# Syncing one directory with another



## r619 (Jun 27, 2013)

The goal is to minimize writes to /var on SSD.

Mounting /var read-only won't solve it, obviously - it changes too frequently, not only when we decide to update something. So the solution is to mount /var as tmpfs, and sync it with _the_ SSD copy on init (as early as possible, to eliminate the chance of something useful being overwritten by something useless) and SSD copy with tmpfs on shutdown (as late as possible, to make less useless writes)*.*

First task is fa_ir_ly simple - we just place `cp -R /somedir/var.bak/ /var` somewhere in rc.d.

The second task is harder: we have to compare _the_ last modification timestamp of each file and directory contents. _A c_ustom script which would parse several `ls -c` outputs and then recursively check dir_ectories_s and then copy new files doesn't seem to be right way, also I'm not yet familiar enough with `sh` syntax.
_Are_ there some other solutions?


----------



## SirDice (Jun 27, 2013)

r619 said:
			
		

> Is there some other solutions?


How about net/rsync? You can also use it for local directories.


----------



## ondra_knezour (Jun 27, 2013)

There is mount_unionfs() which can resolve problems with initial sync, but according to BUGS section of _the_ manpage this filesystem seems to be broken from stone age. 

NanoBSD uses some tricks to save it's configuration files to read-only partitions, check there for inspiration.


----------



## throAU (Jun 27, 2013)

Given the improvements in SSD reliability and reduced cost, considered just mirroring /var?

I'm guessing even a pair of SSDs is a lot cheaper than your time spent to craft some custom hack that isn't in common use, and deal with the fallout when THAT breaks?

If there's one thing the industry has taught me it is this:  don't try and make things more complex than they need to be (they are already complex enough!).

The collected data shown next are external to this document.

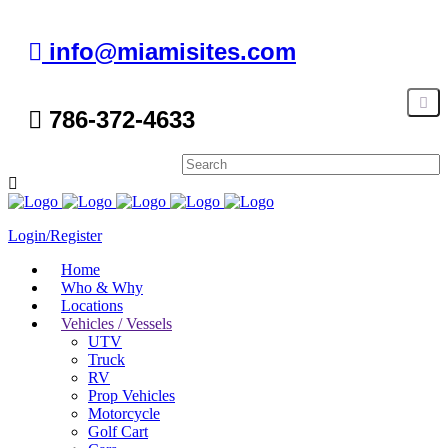
info@miamisites.com
786-372-4633
Login/Register
Home
Who & Why
Locations
Vehicles / Vessels
UTV
Truck
RV
Prop Vehicles
Motorcycle
Golf Cart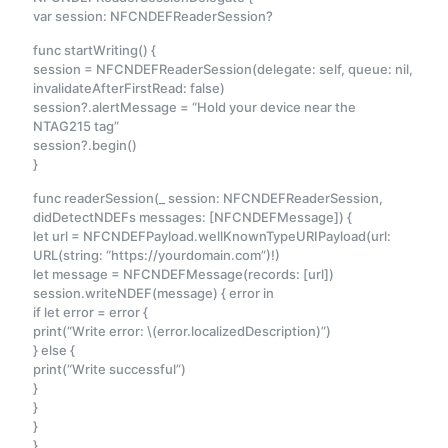
var session: NFCNDEFReaderSession?
func startWriting() {
session = NFCNDEFReaderSession(delegate: self, queue: nil,
invalidateAfterFirstRead: false)
session?.alertMessage = “Hold your device near the
NTAG215 tag”
session?.begin()
}
func readerSession(_ session: NFCNDEFReaderSession,
didDetectNDEFs messages: [NFCNDEFMessage]) {
let url = NFCNDEFPayload.wellKnownTypeURIPayload(url:
URL(string: “https://yourdomain.com”)!)
let message = NFCNDEFMessage(records: [url])
session.writeNDEF(message) { error in
if let error = error {
print(“Write error: \(error.localizedDescription)”)
} else {
print(“Write successful”)
}
}
}
}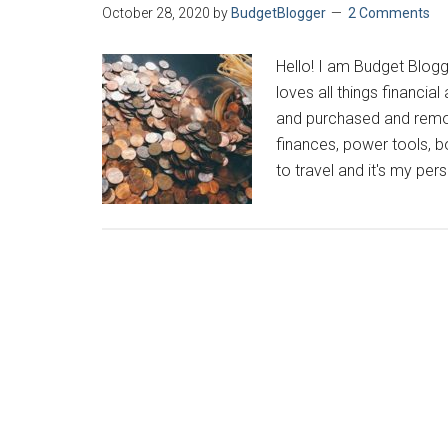
October 28, 2020
by
BudgetBlogger
2 Comments
Hello! I am Budget Blogg
loves all things financia
and purchased and remod
finances, power tools, b
to travel and it's my pers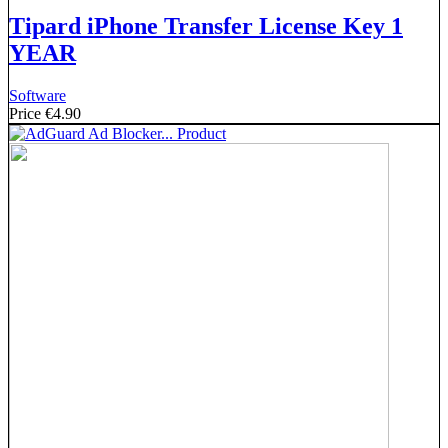
Tipard iPhone Transfer License Key 1
YEAR
Software
Price
€4.90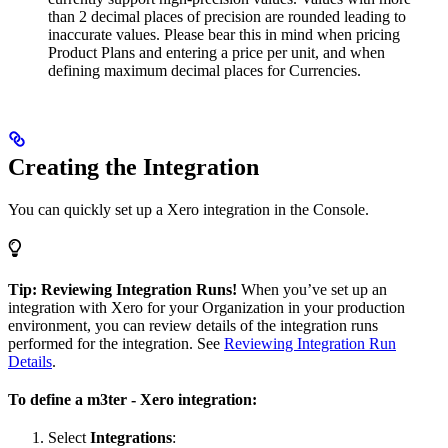
than 2 decimal places of precision are rounded leading to
inaccurate values. Please bear this in mind when pricing
Product Plans and entering a price per unit, and when
defining maximum decimal places for Currencies.
Creating the Integration
You can quickly set up a Xero integration in the Console.
Tip: Reviewing Integration Runs!
When you’ve set up an
integration with Xero for your Organization in your production
environment, you can review details of the integration runs
performed for the integration. See
Reviewing Integration Run
Details
.
To define a m3ter - Xero integration:
Select
Integrations
: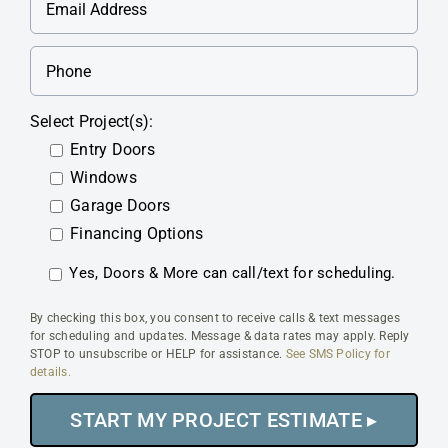
Select Project(s):
Entry Doors
Windows
Garage Doors
Financing Options
Yes, Doors & More can call/text for scheduling.
By checking this box, you consent to receive calls & text messages
for scheduling and updates. Message & data rates may apply. Reply
STOP to unsubscribe or HELP for assistance.
See SMS Policy for
details.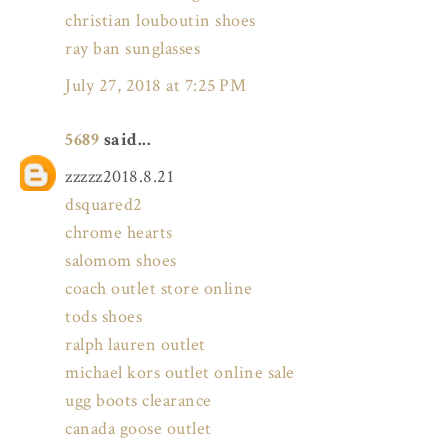
christian louboutin shoes
ray ban sunglasses
July 27, 2018 at 7:25 PM
5689
said...
zzzzz2018.8.21
dsquared2
chrome hearts
salomom shoes
coach outlet store online
tods shoes
ralph lauren outlet
michael kors outlet online sale
ugg boots clearance
canada goose outlet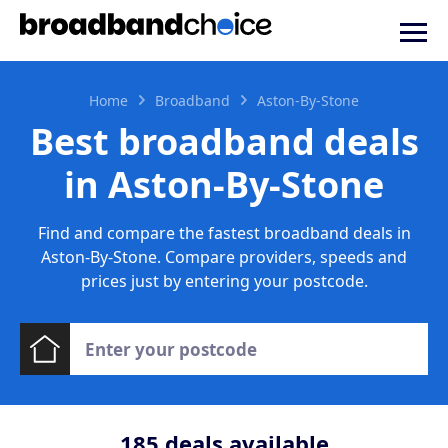
Home
Broadband
Aston-By-Stone
Best broadband deals
in Aston-By-Stone
Find and compare the fastest broadband deals in
Aston-By-Stone. Compare providers, speeds and
prices just by entering your postcode.
185
deals available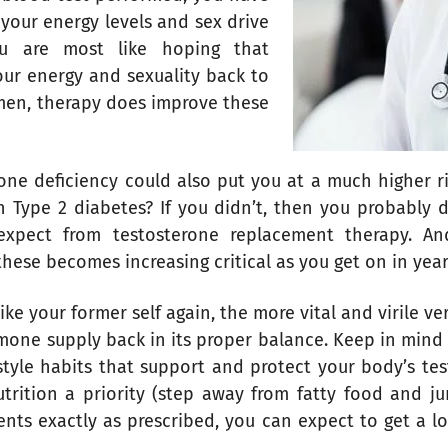
your energy levels and sex drive
u are most like hoping that
our energy and sexuality back to
men, therapy does improve these
one deficiency could also put you at a much higher ri
n Type 2 diabetes? If you didn’t, then you probably d
expect from testosterone replacement therapy. And
hese becomes increasing critical as you get on in year
ike your former self again, the more vital and virile ve
mone supply back in its proper balance. Keep in mind 
estyle habits that support and protect your body’s te
rition a priority (step away from fatty food and ju
ents exactly as prescribed, you can expect to get a l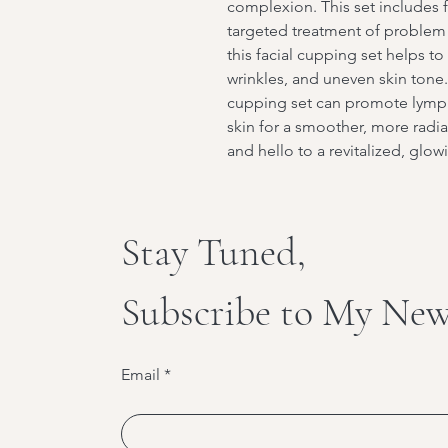
complexion. This set includes f
targeted treatment of problem a
this facial cupping set helps t
wrinkles, and uneven skin tone. 
cupping set can promote lymph
skin for a smoother, more radia
and hello to a revitalized, glo
Stay Tuned,
Subscribe to My New
Email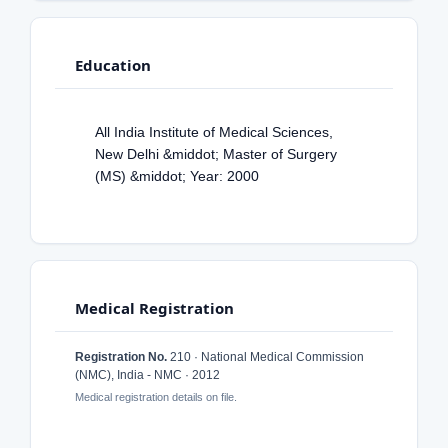
Education
All India Institute of Medical Sciences,
New Delhi &middot; Master of Surgery
(MS) &middot; Year: 2000
Medical Registration
Registration No.
210 · National Medical Commission
(NMC), India - NMC · 2012
Medical registration details on file.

I'd suggest it is far more likely that your custom sync solution will be more likely to cause problems or fail in some way (un-clean shutdown for example) more spectacularly than simply wearing the cost of fault tolerance and replacement for SSD reliability.


----------



## Anonymous (Jun 27, 2013)

r619 said:
			
		

> ... Are there some other solutions?



Perhaps sysutils/clone in sync-mode. Note, I am biased here, since I wrote this utility. `# clone -s /var /somedir/var.bak`

Anyway, for any kind of synchronization, you need to tell the initial copy to maintain the file/dir attributes. So for cp(1)() you want to use the -p option, in addition to -R.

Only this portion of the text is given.